--- Available records ---
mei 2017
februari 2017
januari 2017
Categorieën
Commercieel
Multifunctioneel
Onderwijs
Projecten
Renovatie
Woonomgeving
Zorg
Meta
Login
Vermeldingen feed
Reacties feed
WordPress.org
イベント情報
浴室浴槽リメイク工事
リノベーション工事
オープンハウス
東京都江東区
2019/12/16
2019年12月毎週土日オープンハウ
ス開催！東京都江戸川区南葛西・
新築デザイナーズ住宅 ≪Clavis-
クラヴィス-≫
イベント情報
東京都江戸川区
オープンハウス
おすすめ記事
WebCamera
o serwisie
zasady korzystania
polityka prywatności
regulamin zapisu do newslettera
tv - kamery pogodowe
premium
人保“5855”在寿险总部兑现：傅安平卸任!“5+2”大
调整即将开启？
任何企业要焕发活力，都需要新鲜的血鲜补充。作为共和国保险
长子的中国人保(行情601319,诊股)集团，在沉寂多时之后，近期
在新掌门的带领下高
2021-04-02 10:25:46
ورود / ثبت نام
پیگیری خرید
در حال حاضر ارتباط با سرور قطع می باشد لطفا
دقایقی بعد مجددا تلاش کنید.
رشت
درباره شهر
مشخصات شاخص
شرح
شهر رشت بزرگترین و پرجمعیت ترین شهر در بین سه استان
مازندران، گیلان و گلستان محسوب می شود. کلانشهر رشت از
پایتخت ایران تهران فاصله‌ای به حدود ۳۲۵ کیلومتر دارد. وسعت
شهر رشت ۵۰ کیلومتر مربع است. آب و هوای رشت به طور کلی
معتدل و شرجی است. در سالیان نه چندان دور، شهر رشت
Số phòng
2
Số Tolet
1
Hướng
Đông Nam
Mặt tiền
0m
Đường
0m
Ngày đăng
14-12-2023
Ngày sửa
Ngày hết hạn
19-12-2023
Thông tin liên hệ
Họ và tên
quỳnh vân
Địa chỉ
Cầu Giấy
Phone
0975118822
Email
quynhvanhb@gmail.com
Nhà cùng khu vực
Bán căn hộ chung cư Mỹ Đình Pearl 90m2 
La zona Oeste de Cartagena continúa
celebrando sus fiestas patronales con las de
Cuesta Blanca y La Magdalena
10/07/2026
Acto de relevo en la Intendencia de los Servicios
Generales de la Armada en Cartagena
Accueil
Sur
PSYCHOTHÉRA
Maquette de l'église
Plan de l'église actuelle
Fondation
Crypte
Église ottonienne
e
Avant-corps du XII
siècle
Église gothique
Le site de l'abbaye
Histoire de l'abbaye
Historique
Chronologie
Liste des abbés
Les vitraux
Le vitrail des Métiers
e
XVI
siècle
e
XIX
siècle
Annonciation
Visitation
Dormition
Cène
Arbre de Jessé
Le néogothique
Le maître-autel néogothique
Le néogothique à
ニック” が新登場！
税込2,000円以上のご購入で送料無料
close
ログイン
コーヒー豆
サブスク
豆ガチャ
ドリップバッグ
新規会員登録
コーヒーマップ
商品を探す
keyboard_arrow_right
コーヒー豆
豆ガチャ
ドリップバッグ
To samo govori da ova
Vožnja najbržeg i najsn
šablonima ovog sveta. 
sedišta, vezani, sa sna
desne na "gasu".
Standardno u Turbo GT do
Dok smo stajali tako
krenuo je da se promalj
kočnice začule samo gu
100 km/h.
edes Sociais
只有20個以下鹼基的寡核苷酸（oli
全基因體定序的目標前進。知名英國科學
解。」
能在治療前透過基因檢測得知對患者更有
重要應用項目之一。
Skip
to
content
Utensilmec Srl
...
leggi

--- Problem to work on ---
Output the data in full, exactly as it stands.

--- Worked solution ---
mei 2017
februari 2017
januari 2017
Categorieën
Commercieel
Multifunctioneel
Onderwijs
Projecten
Renovatie
Woonomgeving
Zorg
Meta
Login
Vermeldingen feed
Reacties feed
WordPress.org
イベント情報
浴室浴槽リメイク工事
リノベーション工事
オープンハウス
東京都江東区
2019/12/16
2019年12月毎週土日オープンハウ
ス開催！東京都江戸川区南葛西・
新築デザイナーズ住宅 ≪Clavis-
クラヴィス-≫
イベント情報
東京都江戸川区
オープンハウス
おすすめ記事
WebCamera
o serwisie
zasady korzystania
polityka prywatności
regulamin zapisu do newslettera
tv - kamery pogodowe
premium
人保“5855”在寿险总部兑现：傅安平卸任!“5+2”大
调整即将开启？
任何企业要焕发活力，都需要新鲜的血鲜补充。作为共和国保险
长子的中国人保(行情601319,诊股)集团，在沉寂多时之后，近期
在新掌门的带领下高
2021-04-02 10:25:46
ورود / ثبت نام
پیگیری خرید
در حال حاضر ارتباط با سرور قطع می باشد لطفا
دقایقی بعد مجددا تلاش کنید.
رشت
درباره شهر
مشخصات شاخص
شرح
شهر رشت بزرگترین و پرجمعیت ترین شهر در بین سه استان
مازندران، گیلان و گلستان محسوب می شود. کلانشهر رشت از
پایتخت ایران تهران فاصله‌ای به حدود ۳۲۵ کیلومتر دارد. وسعت
شهر رشت ۵۰ کیلومتر مربع است. آب و هوای رشت به طور کلی
معتدل و شرجی است. در سالیان نه چندان دور، شهر رشت
Số phòng
2
Số Tolet
1
Hướng
Đông Nam
Mặt tiền
0m
Đường
0m
Ngày đăng
14-12-2023
Ngày sửa
Ngày hết hạn
19-12-2023
Thông tin liên hệ
Họ và tên
quỳnh vân
Địa chỉ
Cầu Giấy
Phone
0975118822
Email
quynhvanhb@gmail.com
Nhà cùng khu vực
Bán căn hộ chung cư Mỹ Đình Pearl 90m2 
La zona Oeste de Cartagena continúa
celebrando sus fiestas patronales con las de
Cuesta Blanca y La Magdalena
10/07/2026
Acto de relevo en la Intendencia de los Servicios
Generales de la Armada en Cartagena
Accueil
Sur
PSYCHOTHÉRA
Maquette de l'église
Plan de l'église actuelle
Fondation
Crypte
Église ottonienne
e
Avant-corps du XII
siècle
Église gothique
Le site de l'abbaye
Histoire de l'abbaye
Historique
Chronologie
Liste des abbés
Les vitraux
Le vitrail des Métiers
e
XVI
siècle
e
XIX
siècle
Annonciation
Visitation
Dormition
Cène
Arbre de Jessé
Le néogothique
Le maître-autel néogothique
Le néogothique à
ニック” が新登場！
税込2,000円以上のご購入で送料無料
close
ログイン
コーヒー豆
サブスク
豆ガチャ
ドリップバッグ
新規会員登録
コーヒーマップ
商品を探す
keyboard_arrow_right
コーヒー豆
豆ガチャ
ドリップバッグ
To samo govori da ova
Vožnja najbržeg i najsn
šablonima ovog sveta. 
sedišta, vezani, sa sna
desne na "gasu".
Standardno u Turbo GT do
Dok smo stajali tako
krenuo je da se promalj
kočnice začule samo gu
100 km/h.
edes Sociais
只有20個以下鹼基的寡核苷酸（oli
全基因體定序的目標前進。知名英國科學
解。」
能在治療前透過基因檢測得知對患者更有
重要應用項目之一。
Skip
to
content
Utensilmec Srl
...
leggi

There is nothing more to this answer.